Because LKL runs in-process, the entire kernel lives in the same address space as the supervisor. Students can set GDB breakpoints on kernel functions, read live procfs data, and trace syscall paths end-to-end -- from seccomp notification through VFS traversal down to the ext4 block layer.

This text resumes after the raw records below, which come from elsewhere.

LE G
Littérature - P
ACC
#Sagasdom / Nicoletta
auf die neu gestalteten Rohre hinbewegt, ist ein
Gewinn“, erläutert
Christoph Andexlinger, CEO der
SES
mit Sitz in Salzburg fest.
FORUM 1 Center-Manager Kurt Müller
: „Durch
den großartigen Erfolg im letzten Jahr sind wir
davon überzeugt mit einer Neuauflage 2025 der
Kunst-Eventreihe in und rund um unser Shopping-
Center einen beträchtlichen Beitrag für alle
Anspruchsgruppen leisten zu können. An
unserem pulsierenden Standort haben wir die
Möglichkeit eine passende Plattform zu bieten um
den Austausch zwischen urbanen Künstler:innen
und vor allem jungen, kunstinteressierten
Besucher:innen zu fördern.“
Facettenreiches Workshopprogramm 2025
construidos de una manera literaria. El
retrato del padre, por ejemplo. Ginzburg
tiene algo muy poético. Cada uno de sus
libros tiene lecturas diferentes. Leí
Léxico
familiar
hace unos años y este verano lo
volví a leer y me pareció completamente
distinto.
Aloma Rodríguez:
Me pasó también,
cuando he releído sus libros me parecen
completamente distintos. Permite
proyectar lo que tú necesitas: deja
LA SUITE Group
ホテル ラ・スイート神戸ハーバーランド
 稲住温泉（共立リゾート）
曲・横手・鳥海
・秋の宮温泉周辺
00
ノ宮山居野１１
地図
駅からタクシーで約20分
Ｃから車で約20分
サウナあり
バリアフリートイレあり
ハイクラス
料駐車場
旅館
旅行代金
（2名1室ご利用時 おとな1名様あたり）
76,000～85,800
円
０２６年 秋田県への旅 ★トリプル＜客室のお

# Load kbox and LKL GDB helpers
source scripts/gdb/kbox-gdb.py
# Break when a specific syscall enters dispatch
kbox-break-syscall openat
# Print the virtual FD table (LKL FD -> host FD mapping)
kbox-fdtable
# Trace path translation: lexical normalization + virtual/host routing
kbox-vfs-path /proc/../etc/passwd
# Walk LKL task list (kernel threads, idle task)
kbox-task-walk
# Inspect LKL memory state (buddy allocator, slab caches)
kbox-mem-check
# Coordinated breakpoints across seccomp dispatch and LKL kernel entry
kbox-syscall-traceThe GDB helpers and the web observatory read the same kernel state through different mechanisms. GDB helpers use DWARF debug info to resolve struct offsets at runtime (gdb.parse_and_eval). The web telemetry reads /proc files via kbox_lkl_read, which is stable across kernel versions and requires no debug info. They are complementary: the web UI shows what is happening at a high level; GDB shows why at the instruction level.
See docs/gdb-workflow.md for the full workflow.
- x86_64
- aarch64
kbox is available under a permissive MIT-style license.
Use of this source code is governed by a MIT license that can be found in the LICENSE file.